• [WHAT YOU HAVE TO DO]: Once the images are removed, set down everything else in the listing below exactly.

BEGIN EXERCISE INPUTS

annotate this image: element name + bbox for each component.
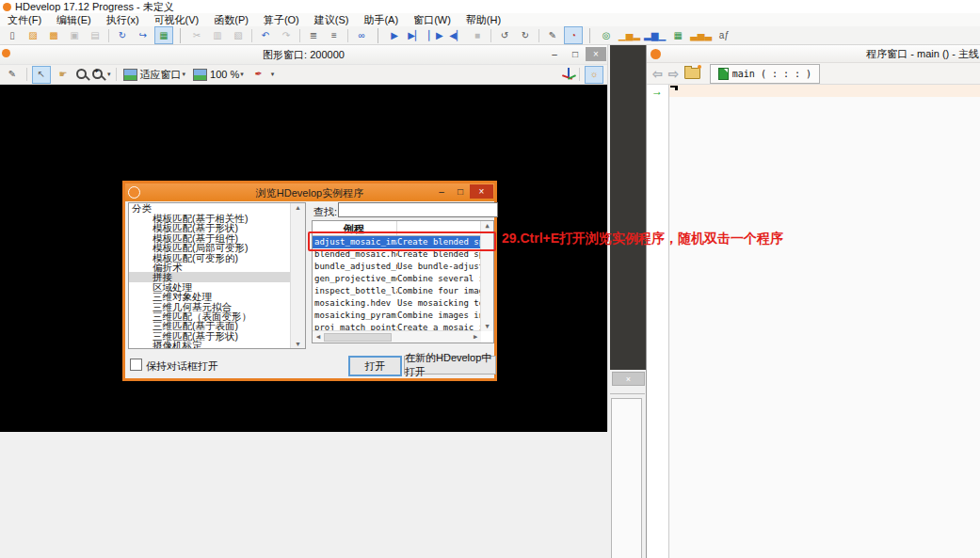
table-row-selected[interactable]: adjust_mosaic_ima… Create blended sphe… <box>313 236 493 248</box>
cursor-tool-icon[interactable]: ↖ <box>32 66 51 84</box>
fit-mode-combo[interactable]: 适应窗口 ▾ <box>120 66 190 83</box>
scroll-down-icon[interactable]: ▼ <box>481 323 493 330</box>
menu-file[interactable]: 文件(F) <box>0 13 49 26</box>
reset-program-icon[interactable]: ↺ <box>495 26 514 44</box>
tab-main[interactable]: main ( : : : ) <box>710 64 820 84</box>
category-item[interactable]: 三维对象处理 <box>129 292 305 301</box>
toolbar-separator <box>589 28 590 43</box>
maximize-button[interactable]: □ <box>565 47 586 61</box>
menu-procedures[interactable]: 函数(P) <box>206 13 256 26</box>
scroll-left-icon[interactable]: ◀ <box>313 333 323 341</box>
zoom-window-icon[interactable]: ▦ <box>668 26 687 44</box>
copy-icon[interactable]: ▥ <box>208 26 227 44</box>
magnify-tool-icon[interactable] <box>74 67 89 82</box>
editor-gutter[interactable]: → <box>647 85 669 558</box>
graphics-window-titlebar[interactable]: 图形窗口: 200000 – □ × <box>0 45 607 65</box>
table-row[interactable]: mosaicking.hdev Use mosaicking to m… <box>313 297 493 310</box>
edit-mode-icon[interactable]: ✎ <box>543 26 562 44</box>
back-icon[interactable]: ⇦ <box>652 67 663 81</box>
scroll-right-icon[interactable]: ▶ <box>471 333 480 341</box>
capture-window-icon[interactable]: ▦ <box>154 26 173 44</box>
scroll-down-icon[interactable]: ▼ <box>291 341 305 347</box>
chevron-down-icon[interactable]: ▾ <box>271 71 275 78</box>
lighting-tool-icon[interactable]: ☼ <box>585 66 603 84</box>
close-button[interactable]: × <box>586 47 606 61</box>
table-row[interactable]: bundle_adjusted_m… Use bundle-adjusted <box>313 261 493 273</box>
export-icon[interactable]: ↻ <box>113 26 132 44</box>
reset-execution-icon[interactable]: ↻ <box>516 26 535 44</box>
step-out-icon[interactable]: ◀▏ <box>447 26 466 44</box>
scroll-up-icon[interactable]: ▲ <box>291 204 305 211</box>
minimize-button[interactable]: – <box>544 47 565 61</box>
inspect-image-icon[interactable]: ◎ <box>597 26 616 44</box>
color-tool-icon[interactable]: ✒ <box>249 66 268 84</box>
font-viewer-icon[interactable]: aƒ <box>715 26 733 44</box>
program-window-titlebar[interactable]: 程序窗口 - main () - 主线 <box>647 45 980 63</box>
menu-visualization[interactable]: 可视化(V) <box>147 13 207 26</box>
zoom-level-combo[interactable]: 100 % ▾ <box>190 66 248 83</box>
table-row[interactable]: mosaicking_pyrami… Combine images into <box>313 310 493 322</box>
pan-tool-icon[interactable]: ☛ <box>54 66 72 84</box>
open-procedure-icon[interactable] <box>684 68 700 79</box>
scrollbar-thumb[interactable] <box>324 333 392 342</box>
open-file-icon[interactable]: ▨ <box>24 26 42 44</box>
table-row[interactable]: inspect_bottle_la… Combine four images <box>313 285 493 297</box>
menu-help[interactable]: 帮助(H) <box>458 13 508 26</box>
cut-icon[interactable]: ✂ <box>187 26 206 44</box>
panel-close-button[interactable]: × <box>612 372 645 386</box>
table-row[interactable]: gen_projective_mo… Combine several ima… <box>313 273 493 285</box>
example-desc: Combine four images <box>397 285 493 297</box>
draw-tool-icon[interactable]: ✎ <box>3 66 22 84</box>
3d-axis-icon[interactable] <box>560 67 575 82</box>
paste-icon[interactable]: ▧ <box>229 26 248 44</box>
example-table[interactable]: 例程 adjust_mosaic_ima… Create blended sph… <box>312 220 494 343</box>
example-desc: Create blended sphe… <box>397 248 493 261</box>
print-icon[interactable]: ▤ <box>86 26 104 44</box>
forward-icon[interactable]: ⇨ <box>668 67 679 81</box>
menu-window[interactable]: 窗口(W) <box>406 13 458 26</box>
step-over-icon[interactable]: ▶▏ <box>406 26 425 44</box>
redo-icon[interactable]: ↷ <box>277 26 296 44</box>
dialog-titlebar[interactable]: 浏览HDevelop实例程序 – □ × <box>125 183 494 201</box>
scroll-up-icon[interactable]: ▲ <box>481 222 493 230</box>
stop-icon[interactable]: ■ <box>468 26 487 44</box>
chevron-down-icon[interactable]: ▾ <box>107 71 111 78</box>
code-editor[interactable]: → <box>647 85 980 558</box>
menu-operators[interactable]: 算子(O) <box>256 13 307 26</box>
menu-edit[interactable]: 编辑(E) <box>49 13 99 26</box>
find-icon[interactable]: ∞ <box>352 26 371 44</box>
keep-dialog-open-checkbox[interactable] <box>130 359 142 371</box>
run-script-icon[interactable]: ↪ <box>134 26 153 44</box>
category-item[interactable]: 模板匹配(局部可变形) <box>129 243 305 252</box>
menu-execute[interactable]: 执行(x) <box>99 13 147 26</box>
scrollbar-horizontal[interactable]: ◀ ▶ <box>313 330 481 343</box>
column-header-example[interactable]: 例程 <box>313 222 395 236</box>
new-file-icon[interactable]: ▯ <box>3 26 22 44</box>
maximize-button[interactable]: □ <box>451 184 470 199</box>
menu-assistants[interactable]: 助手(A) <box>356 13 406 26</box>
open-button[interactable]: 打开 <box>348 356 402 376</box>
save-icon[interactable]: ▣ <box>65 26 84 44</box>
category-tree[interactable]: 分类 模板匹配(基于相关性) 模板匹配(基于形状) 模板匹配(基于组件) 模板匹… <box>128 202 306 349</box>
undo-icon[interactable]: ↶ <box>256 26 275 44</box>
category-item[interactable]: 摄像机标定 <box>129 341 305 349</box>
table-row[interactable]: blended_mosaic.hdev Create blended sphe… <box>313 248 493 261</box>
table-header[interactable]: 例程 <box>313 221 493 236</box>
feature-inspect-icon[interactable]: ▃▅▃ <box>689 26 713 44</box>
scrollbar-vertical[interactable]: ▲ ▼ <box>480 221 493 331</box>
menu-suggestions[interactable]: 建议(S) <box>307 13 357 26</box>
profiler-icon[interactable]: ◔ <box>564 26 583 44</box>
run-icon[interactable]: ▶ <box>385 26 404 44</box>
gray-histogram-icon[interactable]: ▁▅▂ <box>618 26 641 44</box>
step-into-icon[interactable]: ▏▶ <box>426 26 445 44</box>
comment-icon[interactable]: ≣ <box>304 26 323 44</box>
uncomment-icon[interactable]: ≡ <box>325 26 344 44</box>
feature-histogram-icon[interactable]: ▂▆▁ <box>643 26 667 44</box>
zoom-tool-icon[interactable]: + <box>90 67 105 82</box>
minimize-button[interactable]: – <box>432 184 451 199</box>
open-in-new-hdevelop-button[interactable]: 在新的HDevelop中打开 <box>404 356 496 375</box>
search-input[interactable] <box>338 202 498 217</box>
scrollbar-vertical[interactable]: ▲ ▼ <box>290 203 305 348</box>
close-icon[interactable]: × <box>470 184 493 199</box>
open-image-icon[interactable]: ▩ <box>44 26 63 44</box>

END EXERCISE INPUTS

• [EXERCISE ANSWER]:
annotate this image: element name + bbox for each component.
table-row-selected[interactable]: adjust_mosaic_ima… Create blended sphe… <box>313 236 493 248</box>
cursor-tool-icon[interactable]: ↖ <box>32 66 51 84</box>
fit-mode-combo[interactable]: 适应窗口 ▾ <box>120 66 190 83</box>
scroll-down-icon[interactable]: ▼ <box>481 323 493 330</box>
menu-file[interactable]: 文件(F) <box>0 13 49 26</box>
reset-program-icon[interactable]: ↺ <box>495 26 514 44</box>
tab-main[interactable]: main ( : : : ) <box>710 64 820 84</box>
category-item[interactable]: 三维对象处理 <box>129 292 305 301</box>
toolbar-separator <box>589 28 590 43</box>
maximize-button[interactable]: □ <box>565 47 586 61</box>
menu-procedures[interactable]: 函数(P) <box>206 13 256 26</box>
scroll-left-icon[interactable]: ◀ <box>313 333 323 341</box>
zoom-window-icon[interactable]: ▦ <box>668 26 687 44</box>
copy-icon[interactable]: ▥ <box>208 26 227 44</box>
magnify-tool-icon[interactable] <box>74 67 89 82</box>
editor-gutter[interactable]: → <box>647 85 669 558</box>
graphics-window-titlebar[interactable]: 图形窗口: 200000 – □ × <box>0 45 607 65</box>
table-row[interactable]: mosaicking.hdev Use mosaicking to m… <box>313 297 493 310</box>
edit-mode-icon[interactable]: ✎ <box>543 26 562 44</box>
back-icon[interactable]: ⇦ <box>652 67 663 81</box>
scroll-right-icon[interactable]: ▶ <box>471 333 480 341</box>
capture-window-icon[interactable]: ▦ <box>154 26 173 44</box>
scroll-down-icon[interactable]: ▼ <box>291 341 305 347</box>
chevron-down-icon[interactable]: ▾ <box>271 71 275 78</box>
lighting-tool-icon[interactable]: ☼ <box>585 66 603 84</box>
close-button[interactable]: × <box>586 47 606 61</box>
table-row[interactable]: bundle_adjusted_m… Use bundle-adjusted <box>313 261 493 273</box>
export-icon[interactable]: ↻ <box>113 26 132 44</box>
reset-execution-icon[interactable]: ↻ <box>516 26 535 44</box>
step-out-icon[interactable]: ◀▏ <box>447 26 466 44</box>
scroll-up-icon[interactable]: ▲ <box>291 204 305 211</box>
minimize-button[interactable]: – <box>544 47 565 61</box>
inspect-image-icon[interactable]: ◎ <box>597 26 616 44</box>
color-tool-icon[interactable]: ✒ <box>249 66 268 84</box>
font-viewer-icon[interactable]: aƒ <box>715 26 733 44</box>
program-window-titlebar[interactable]: 程序窗口 - main () - 主线 <box>647 45 980 63</box>
menu-visualization[interactable]: 可视化(V) <box>147 13 207 26</box>
zoom-level-combo[interactable]: 100 % ▾ <box>190 66 248 83</box>
table-row[interactable]: mosaicking_pyrami… Combine images into <box>313 310 493 322</box>
pan-tool-icon[interactable]: ☛ <box>54 66 72 84</box>
open-procedure-icon[interactable] <box>684 68 700 79</box>
scrollbar-thumb[interactable] <box>324 333 392 342</box>
open-file-icon[interactable]: ▨ <box>24 26 42 44</box>
table-row[interactable]: inspect_bottle_la… Combine four images <box>313 285 493 297</box>
menu-help[interactable]: 帮助(H) <box>458 13 508 26</box>
cut-icon[interactable]: ✂ <box>187 26 206 44</box>
panel-close-button[interactable]: × <box>612 372 645 386</box>
table-row[interactable]: gen_projective_mo… Combine several ima… <box>313 273 493 285</box>
example-desc: Combine four images <box>397 285 493 297</box>
draw-tool-icon[interactable]: ✎ <box>3 66 22 84</box>
3d-axis-icon[interactable] <box>560 67 575 82</box>
paste-icon[interactable]: ▧ <box>229 26 248 44</box>
example-table[interactable]: 例程 adjust_mosaic_ima… Create blended sph… <box>312 220 494 343</box>
example-desc: Create blended sphe… <box>397 248 493 261</box>
print-icon[interactable]: ▤ <box>86 26 104 44</box>
forward-icon[interactable]: ⇨ <box>668 67 679 81</box>
menu-window[interactable]: 窗口(W) <box>406 13 458 26</box>
step-over-icon[interactable]: ▶▏ <box>406 26 425 44</box>
redo-icon[interactable]: ↷ <box>277 26 296 44</box>
dialog-titlebar[interactable]: 浏览HDevelop实例程序 – □ × <box>125 183 494 201</box>
scroll-up-icon[interactable]: ▲ <box>481 222 493 230</box>
stop-icon[interactable]: ■ <box>468 26 487 44</box>
chevron-down-icon[interactable]: ▾ <box>107 71 111 78</box>
code-editor[interactable]: → <box>647 85 980 558</box>
menu-operators[interactable]: 算子(O) <box>256 13 307 26</box>
menu-edit[interactable]: 编辑(E) <box>49 13 99 26</box>
find-icon[interactable]: ∞ <box>352 26 371 44</box>
keep-dialog-open-checkbox[interactable] <box>130 359 142 371</box>
run-script-icon[interactable]: ↪ <box>134 26 153 44</box>
category-item[interactable]: 模板匹配(局部可变形) <box>129 243 305 252</box>
menu-execute[interactable]: 执行(x) <box>99 13 147 26</box>
scrollbar-horizontal[interactable]: ◀ ▶ <box>313 330 481 343</box>
column-header-example[interactable]: 例程 <box>313 222 395 236</box>
new-file-icon[interactable]: ▯ <box>3 26 22 44</box>
maximize-button[interactable]: □ <box>451 184 470 199</box>
menu-assistants[interactable]: 助手(A) <box>356 13 406 26</box>
open-button[interactable]: 打开 <box>348 356 402 376</box>
save-icon[interactable]: ▣ <box>65 26 84 44</box>
category-tree[interactable]: 分类 模板匹配(基于相关性) 模板匹配(基于形状) 模板匹配(基于组件) 模板匹… <box>128 202 306 349</box>
undo-icon[interactable]: ↶ <box>256 26 275 44</box>
category-item[interactable]: 摄像机标定 <box>129 341 305 349</box>
table-row[interactable]: blended_mosaic.hdev Create blended sphe… <box>313 248 493 261</box>
table-header[interactable]: 例程 <box>313 221 493 236</box>
feature-inspect-icon[interactable]: ▃▅▃ <box>689 26 713 44</box>
scrollbar-vertical[interactable]: ▲ ▼ <box>480 221 493 331</box>
menu-suggestions[interactable]: 建议(S) <box>307 13 357 26</box>
profiler-icon[interactable]: ◔ <box>564 26 583 44</box>
run-icon[interactable]: ▶ <box>385 26 404 44</box>
gray-histogram-icon[interactable]: ▁▅▂ <box>618 26 641 44</box>
step-into-icon[interactable]: ▏▶ <box>426 26 445 44</box>
comment-icon[interactable]: ≣ <box>304 26 323 44</box>
uncomment-icon[interactable]: ≡ <box>325 26 344 44</box>
feature-histogram-icon[interactable]: ▂▆▁ <box>643 26 667 44</box>
zoom-tool-icon[interactable]: + <box>90 67 105 82</box>
minimize-button[interactable]: – <box>432 184 451 199</box>
open-in-new-hdevelop-button[interactable]: 在新的HDevelop中打开 <box>404 356 496 375</box>
search-input[interactable] <box>338 202 498 217</box>
scrollbar-vertical[interactable]: ▲ ▼ <box>290 203 305 348</box>
close-icon[interactable]: × <box>470 184 493 199</box>
open-image-icon[interactable]: ▩ <box>44 26 63 44</box>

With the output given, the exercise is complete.